FRAMING POLITIK
Mengikuti dengan cermat “Program Paradox Papua” oleh Pastor Dr. Joshua Tewu dari episode pertama sampai episode ke tiga puluh sembilan, menggugah saya menulis sedikit terkait fenomena yang nampak dari berbagai pemikaran yang mucul pada setiap tema yang dipaparkan baik oleh para tokoh politik pengambil kebijakan negara, para tokoh sentral Papua entah mereka yang berseberangan dengan NKRI mapun yang pro-NKRI.

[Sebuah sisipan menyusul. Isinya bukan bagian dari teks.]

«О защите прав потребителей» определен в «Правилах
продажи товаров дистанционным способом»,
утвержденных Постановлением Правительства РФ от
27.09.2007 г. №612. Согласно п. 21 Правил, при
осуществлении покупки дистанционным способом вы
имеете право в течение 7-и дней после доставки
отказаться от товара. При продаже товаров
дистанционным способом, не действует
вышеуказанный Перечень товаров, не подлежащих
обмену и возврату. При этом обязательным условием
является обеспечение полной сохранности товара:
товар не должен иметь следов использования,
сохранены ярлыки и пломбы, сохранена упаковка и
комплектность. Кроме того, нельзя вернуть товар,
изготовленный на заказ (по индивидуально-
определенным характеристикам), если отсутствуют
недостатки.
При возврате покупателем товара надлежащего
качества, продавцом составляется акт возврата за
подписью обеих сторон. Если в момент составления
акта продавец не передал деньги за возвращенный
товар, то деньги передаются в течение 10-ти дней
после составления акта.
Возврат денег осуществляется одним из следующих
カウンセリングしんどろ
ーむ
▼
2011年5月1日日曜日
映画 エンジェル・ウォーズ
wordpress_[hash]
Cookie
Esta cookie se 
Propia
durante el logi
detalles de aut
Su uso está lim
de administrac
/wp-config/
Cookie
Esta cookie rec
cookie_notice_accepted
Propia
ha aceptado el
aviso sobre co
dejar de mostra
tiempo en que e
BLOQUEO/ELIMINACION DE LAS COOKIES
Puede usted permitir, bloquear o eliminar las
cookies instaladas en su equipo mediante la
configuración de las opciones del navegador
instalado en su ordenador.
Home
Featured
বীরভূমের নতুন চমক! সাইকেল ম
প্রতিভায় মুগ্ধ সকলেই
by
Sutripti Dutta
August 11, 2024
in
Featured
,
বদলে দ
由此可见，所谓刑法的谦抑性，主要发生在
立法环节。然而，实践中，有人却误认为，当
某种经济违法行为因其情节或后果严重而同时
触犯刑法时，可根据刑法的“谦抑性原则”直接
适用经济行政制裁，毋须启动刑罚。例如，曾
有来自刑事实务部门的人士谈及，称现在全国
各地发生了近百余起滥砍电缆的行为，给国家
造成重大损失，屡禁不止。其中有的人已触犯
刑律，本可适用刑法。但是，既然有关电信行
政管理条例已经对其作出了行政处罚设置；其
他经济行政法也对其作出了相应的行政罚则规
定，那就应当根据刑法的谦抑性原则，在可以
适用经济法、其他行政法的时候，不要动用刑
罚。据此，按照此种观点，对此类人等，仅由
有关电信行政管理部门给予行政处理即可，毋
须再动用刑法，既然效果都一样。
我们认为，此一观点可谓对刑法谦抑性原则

Framing Politik Penetapan Kelompok Separaatis Teroris Papua (KTSP), sebuah labelling bernada positif tetapi juga negasi bagi sebagian kelompok yang tidak menginginkan kehadiran TNI sebagai pelindung dan pengayom masyarakat terkait bagaimana menciptakan rasa aman dan nyaman bagi rakyat Indonesia dari Sabang sampai Merauke.

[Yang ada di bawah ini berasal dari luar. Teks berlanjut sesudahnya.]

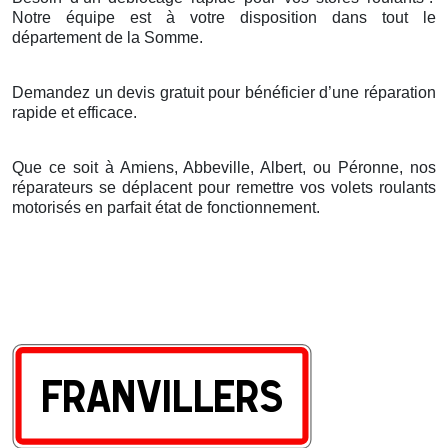
Notre
é
quipe est
à
votre disposition dans tout le
d
é
partement de la Somme.
Demandez un devis gratuit pour bénéficier d’une réparation
rapide et efficace.
Que ce soit à Amiens, Abbeville, Albert, ou Péronne, nos
réparateurs se déplacent pour remettre vos volets roulants
motorisés en parfait état de fonctionnement.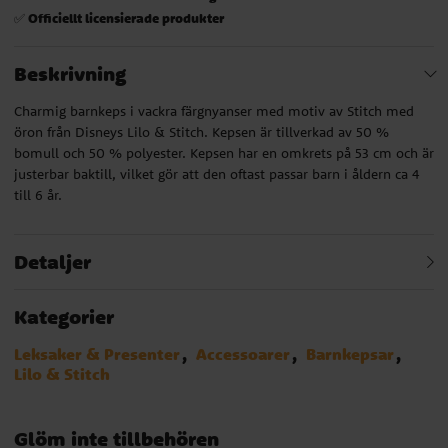
Officiellt licensierade produkter
✅
Beskrivning
Charmig barnkeps i vackra färgnyanser med motiv av Stitch med
öron från Disneys Lilo & Stitch. Kepsen är tillverkad av 50 %
bomull och 50 % polyester. Kepsen har en omkrets på 53 cm och är
justerbar baktill, vilket gör att den oftast passar barn i åldern ca 4
till 6 år.
Detaljer
Kategorier
Leksaker & Presenter
Accessoarer
Barnkepsar
Lilo & Stitch
Glöm inte tillbehören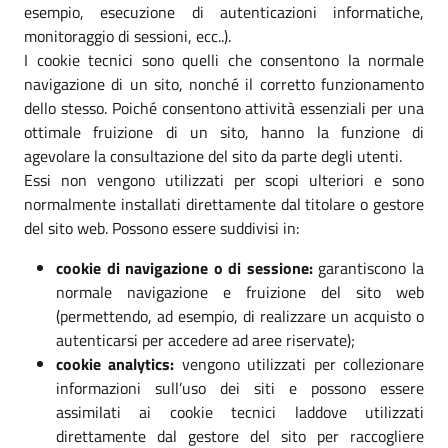
esempio, esecuzione di autenticazioni informatiche,
monitoraggio di sessioni, ecc..).
I cookie tecnici sono quelli che consentono la normale
navigazione di un sito, nonché il corretto funzionamento
dello stesso. Poiché consentono attività essenziali per una
ottimale fruizione di un sito, hanno la funzione di
agevolare la consultazione del sito da parte degli utenti.
Essi non vengono utilizzati per scopi ulteriori e sono
normalmente installati direttamente dal titolare o gestore
del sito web. Possono essere suddivisi in:
cookie di navigazione o di sessione:
garantiscono la
normale navigazione e fruizione del sito web
(permettendo, ad esempio, di realizzare un acquisto o
autenticarsi per accedere ad aree riservate);
cookie analytics:
vengono utilizzati per collezionare
informazioni sull’uso dei siti e possono essere
assimilati ai cookie tecnici laddove utilizzati
direttamente dal gestore del sito per raccogliere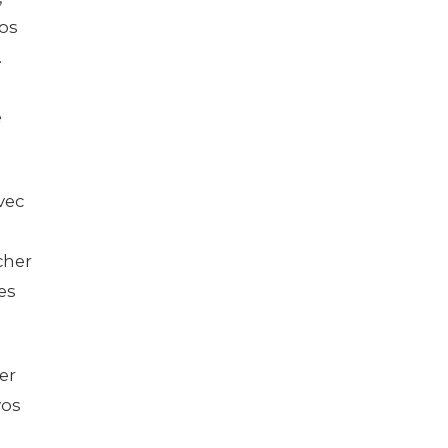
tos
…
e
vec
cher
es
er
vos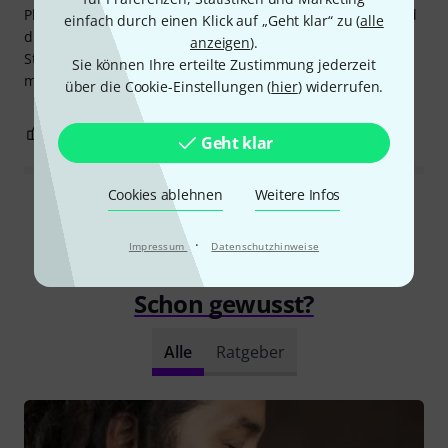
Platz im Klangbild einplanen. Aber der Klang ist warm, und
einfach durch einen Klick auf „Geht klar“ zu (
alle
die Anschläge sind klar und knackig. Die tiefen
anzeigen
).
Stimmzungen knarren nicht. Ich bin sehr zufrieden mit
Sie können Ihre erteilte Zustimmung jederzeit
meinem Kauf.
über die Cookie-Einstellungen (
hier
) widerrufen.
1
0
BEWERTUNG MELDEN
Geht klar
Cookies ablehnen
Weitere Infos
Alle Bewertungen lesen
·
Impressum
Datenschutzhinweise
Schon gewusst?
Alle
Ratgeber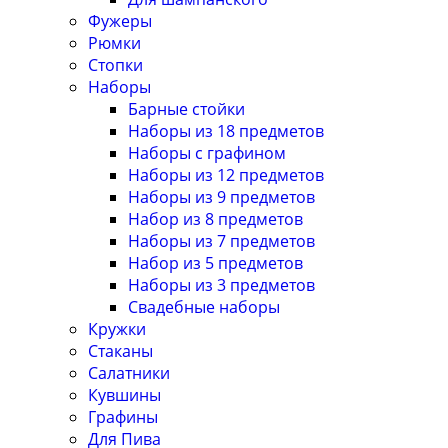
Фужеры
Рюмки
Стопки
Наборы
Барные стойки
Наборы из 18 предметов
Наборы с графином
Наборы из 12 предметов
Наборы из 9 предметов
Набор из 8 предметов
Наборы из 7 предметов
Набор из 5 предметов
Наборы из 3 предметов
Свадебные наборы
Кружки
Стаканы
Салатники
Кувшины
Графины
Для Пива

Tulisan ini merupakan bagian pertama dari tiga analisis terhadap fenomena interaksi yang dimunculkan pada “Program Paradox Papua” yang diharapkan menjadi sebuah gambaran faktual kondisi Papua sebelum reformasi 1998, sesudah reformasi, pemberlakuan UU No 21 Tahun 2021 dan kini memasuki pemberlakuan UU Nomor 2 Tahun 2021, sejauhmana pemberlakuan UU dimaksud berdampak pada “Rasa Memiliki” NKRI sebagai bagian dari seluruh masyarakat di Papua.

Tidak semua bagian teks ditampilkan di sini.